Assignment:
Show the lines below that contain the string "Kunden".
___ Exercise materials
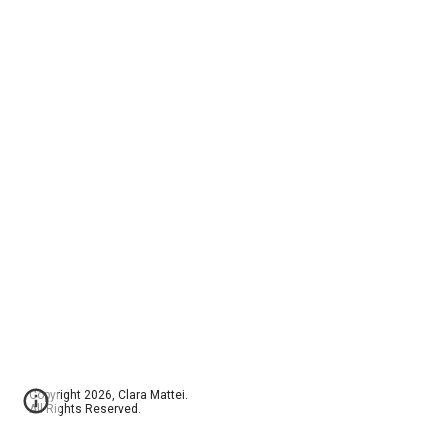
Copyright 2026, Clara Mattei.
All Rights Reserved.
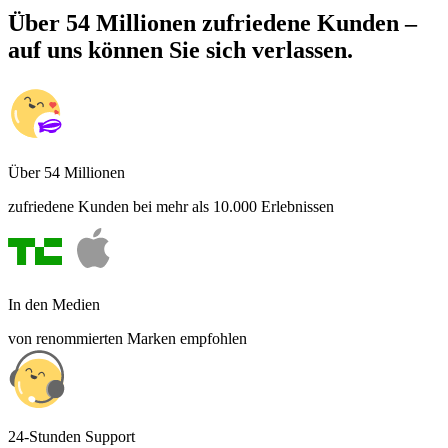
Über 54 Millionen zufriedene Kunden –
auf uns können Sie sich verlassen.
Über 54 Millionen
zufriedene Kunden bei mehr als 10.000 Erlebnissen
In den Medien
von renommierten Marken empfohlen
24-Stunden Support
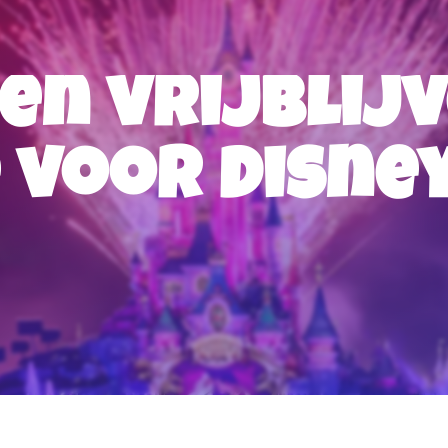
en vrijblij
 voor Disne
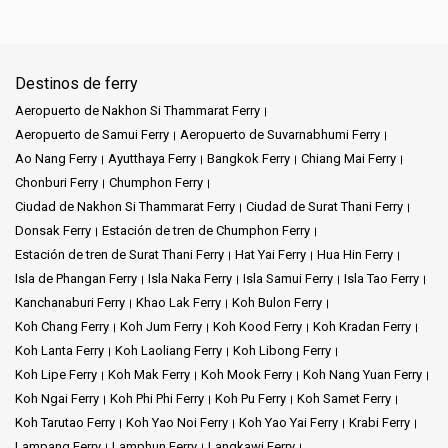
Destinos de ferry
Aeropuerto de Nakhon Si Thammarat Ferry
Aeropuerto de Samui Ferry
Aeropuerto de Suvarnabhumi Ferry
Ao Nang Ferry
Ayutthaya Ferry
Bangkok Ferry
Chiang Mai Ferry
Chonburi Ferry
Chumphon Ferry
Ciudad de Nakhon Si Thammarat Ferry
Ciudad de Surat Thani Ferry
Donsak Ferry
Estación de tren de Chumphon Ferry
Estación de tren de Surat Thani Ferry
Hat Yai Ferry
Hua Hin Ferry
Isla de Phangan Ferry
Isla Naka Ferry
Isla Samui Ferry
Isla Tao Ferry
Kanchanaburi Ferry
Khao Lak Ferry
Koh Bulon Ferry
Koh Chang Ferry
Koh Jum Ferry
Koh Kood Ferry
Koh Kradan Ferry
Koh Lanta Ferry
Koh Laoliang Ferry
Koh Libong Ferry
Koh Lipe Ferry
Koh Mak Ferry
Koh Mook Ferry
Koh Nang Yuan Ferry
Koh Ngai Ferry
Koh Phi Phi Ferry
Koh Pu Ferry
Koh Samet Ferry
Koh Tarutao Ferry
Koh Yao Noi Ferry
Koh Yao Yai Ferry
Krabi Ferry
Lampang Ferry
Lamphun Ferry
Langkawi Ferry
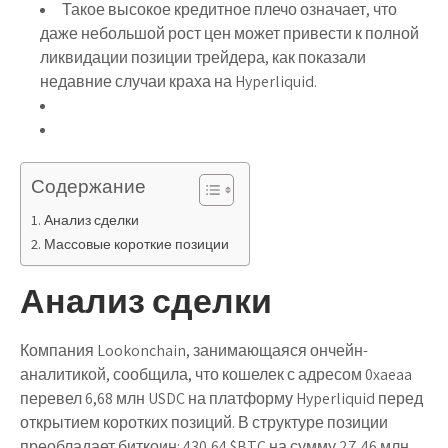
Такое высокое кредитное плечо означает, что
даже небольшой рост цен может привести к полной
ликвидации позиции трейдера, как показали
недавние случаи краха на Hyperliquid.
Содержание
Анализ сделки
Массовые короткие позиции
Анализ сделки
Компания Lookonchain, занимающаяся ончейн-
аналитикой, сообщила, что кошелек с адресом 0xaeaa
перевел 6,68 млн USDC на платформу Hyperliquid перед
открытием коротких позиций. В структуре позиции
преобладает биткоин: 430,64 $BTC на сумму 27,46 млн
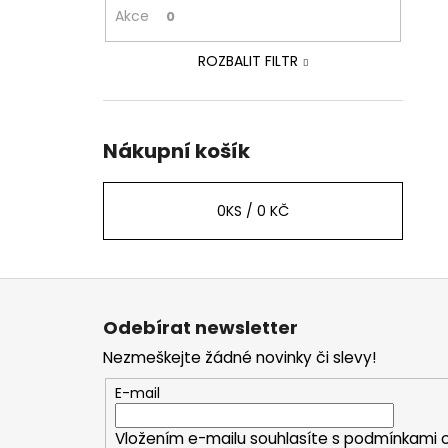
Akce
0
ROZBALIT FILTR
Nákupní košík
0
KS /
0 KČ
Z
á
Odebírat newsletter
p
Nezmeškejte žádné novinky či slevy!
a
t
E-mail
í
Vložením e-mailu souhlasíte s
podmínkami o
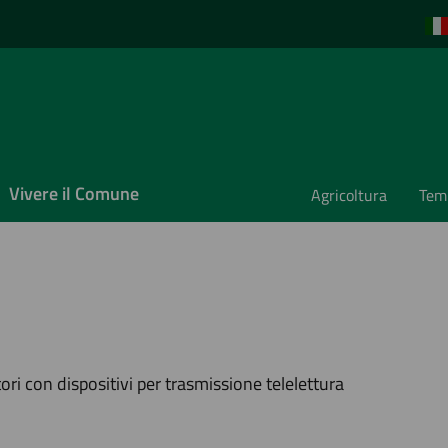
Vivere il Comune
Agricoltura
Temp
a
i con dispositivi per trasmissione telelettura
______
Task result:
Über 54 Millionen zufriedene Kunden –
zufriedene Kunden bei mehr als 10.000 Erlebnissen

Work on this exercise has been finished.